Among the entries below, count the lines with "alimentos" in them and state the total without comment.
[Extracted records — start]
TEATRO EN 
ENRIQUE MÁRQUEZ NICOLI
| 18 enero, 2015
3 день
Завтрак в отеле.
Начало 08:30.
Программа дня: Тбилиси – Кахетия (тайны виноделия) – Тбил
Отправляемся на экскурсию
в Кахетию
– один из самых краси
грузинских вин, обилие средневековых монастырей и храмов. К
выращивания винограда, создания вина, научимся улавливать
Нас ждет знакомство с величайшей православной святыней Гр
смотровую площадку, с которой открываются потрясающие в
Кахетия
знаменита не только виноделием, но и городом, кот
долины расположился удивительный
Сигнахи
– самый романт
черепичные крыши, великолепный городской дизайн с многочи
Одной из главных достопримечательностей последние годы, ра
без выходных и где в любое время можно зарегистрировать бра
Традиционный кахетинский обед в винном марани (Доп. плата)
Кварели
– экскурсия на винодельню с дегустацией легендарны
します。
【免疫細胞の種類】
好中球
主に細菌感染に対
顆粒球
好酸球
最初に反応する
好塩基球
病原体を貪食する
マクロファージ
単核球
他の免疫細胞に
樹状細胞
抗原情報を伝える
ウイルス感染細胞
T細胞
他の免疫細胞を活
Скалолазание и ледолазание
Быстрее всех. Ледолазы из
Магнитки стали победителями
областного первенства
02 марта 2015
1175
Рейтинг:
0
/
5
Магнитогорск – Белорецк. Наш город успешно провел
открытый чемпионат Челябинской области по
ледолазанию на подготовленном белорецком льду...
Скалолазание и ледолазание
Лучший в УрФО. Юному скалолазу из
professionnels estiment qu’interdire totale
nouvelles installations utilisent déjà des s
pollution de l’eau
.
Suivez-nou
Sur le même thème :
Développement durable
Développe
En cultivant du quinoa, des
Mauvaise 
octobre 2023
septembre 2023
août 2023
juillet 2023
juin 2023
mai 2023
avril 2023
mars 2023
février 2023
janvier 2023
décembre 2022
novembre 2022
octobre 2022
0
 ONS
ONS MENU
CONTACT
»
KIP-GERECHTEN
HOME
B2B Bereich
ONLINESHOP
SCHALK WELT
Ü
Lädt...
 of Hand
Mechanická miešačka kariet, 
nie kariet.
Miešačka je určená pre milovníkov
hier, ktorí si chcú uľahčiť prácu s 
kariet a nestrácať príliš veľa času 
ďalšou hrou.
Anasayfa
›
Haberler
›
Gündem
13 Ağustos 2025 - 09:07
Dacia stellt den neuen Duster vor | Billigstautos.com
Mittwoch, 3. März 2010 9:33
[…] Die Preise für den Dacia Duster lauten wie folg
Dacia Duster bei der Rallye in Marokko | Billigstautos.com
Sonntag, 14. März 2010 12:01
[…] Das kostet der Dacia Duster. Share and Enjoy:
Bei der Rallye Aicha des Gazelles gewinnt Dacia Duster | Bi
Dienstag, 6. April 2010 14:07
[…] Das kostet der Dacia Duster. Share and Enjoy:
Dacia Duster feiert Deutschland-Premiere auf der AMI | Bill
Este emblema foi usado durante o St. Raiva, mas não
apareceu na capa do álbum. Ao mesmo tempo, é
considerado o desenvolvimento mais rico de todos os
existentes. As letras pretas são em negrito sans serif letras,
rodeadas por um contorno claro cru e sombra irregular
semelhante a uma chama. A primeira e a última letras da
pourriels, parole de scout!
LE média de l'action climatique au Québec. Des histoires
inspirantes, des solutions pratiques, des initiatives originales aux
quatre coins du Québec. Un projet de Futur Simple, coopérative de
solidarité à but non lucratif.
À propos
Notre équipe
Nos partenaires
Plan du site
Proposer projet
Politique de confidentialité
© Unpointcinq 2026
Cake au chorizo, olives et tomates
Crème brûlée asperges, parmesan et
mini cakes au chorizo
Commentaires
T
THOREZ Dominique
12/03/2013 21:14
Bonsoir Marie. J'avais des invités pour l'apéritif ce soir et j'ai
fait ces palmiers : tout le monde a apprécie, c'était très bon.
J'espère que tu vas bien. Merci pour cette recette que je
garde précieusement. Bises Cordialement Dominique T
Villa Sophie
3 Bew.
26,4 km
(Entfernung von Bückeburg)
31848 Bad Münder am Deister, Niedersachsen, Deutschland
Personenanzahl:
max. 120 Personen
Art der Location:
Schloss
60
[Extracted records — finish]
[Extracted records — start]
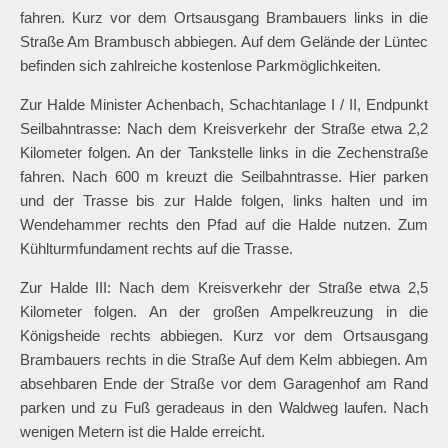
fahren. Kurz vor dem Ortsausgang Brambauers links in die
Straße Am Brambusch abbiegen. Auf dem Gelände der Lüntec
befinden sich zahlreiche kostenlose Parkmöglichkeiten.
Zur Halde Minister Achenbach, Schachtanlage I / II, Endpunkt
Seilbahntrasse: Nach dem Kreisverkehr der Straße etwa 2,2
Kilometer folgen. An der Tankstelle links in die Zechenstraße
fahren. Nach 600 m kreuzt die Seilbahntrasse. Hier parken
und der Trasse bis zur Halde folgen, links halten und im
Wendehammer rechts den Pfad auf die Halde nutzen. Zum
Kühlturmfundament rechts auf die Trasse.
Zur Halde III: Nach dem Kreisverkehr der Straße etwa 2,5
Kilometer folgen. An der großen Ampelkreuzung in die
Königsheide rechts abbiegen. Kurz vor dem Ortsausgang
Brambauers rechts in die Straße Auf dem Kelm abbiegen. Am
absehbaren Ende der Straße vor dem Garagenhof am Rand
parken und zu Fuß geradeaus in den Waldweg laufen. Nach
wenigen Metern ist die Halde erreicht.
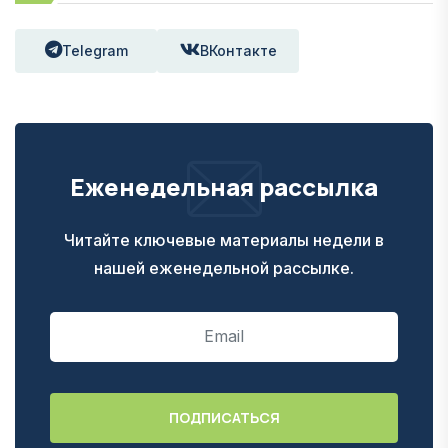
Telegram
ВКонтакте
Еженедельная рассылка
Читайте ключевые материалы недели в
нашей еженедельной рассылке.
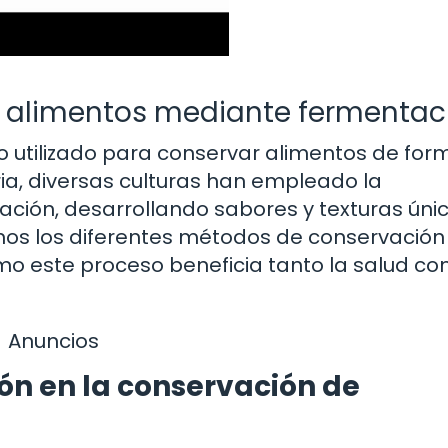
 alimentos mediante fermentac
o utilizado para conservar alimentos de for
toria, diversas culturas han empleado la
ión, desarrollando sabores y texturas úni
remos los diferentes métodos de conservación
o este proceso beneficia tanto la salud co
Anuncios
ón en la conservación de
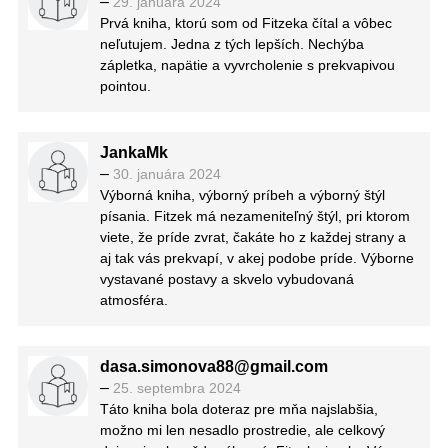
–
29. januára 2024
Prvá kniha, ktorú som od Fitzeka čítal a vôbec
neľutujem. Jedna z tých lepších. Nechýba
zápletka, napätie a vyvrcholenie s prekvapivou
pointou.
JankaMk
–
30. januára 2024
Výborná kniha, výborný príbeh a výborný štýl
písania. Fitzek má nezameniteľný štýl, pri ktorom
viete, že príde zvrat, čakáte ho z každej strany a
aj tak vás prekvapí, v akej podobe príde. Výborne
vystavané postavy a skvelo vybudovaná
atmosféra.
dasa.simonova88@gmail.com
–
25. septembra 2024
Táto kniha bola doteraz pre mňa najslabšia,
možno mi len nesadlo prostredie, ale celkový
[Extracted records — finish]
[Extracted records — start]
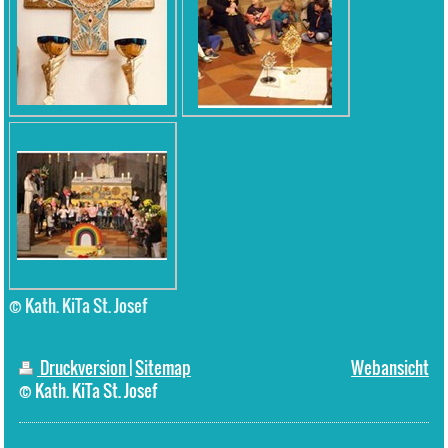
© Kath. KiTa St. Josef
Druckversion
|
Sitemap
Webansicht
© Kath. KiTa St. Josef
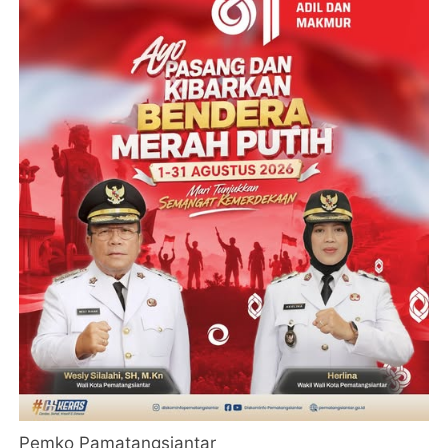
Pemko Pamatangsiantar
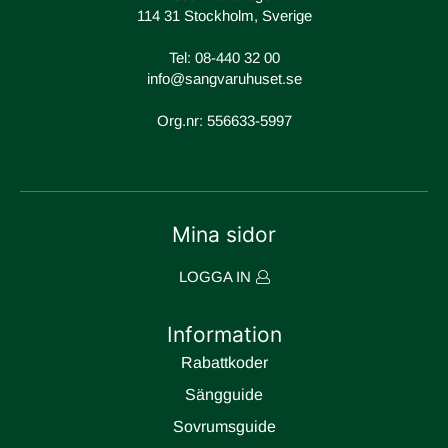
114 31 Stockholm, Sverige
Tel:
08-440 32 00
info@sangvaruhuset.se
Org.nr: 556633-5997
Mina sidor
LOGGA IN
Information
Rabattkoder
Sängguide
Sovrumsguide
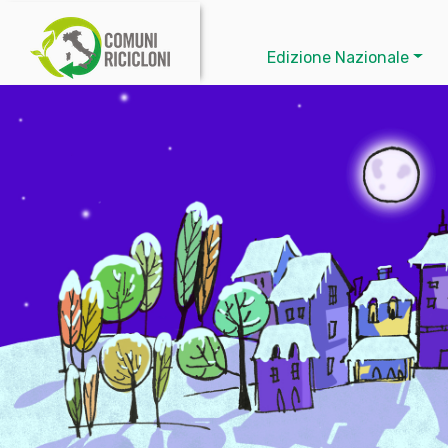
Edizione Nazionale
[Extracted records — finish]
Response area: 2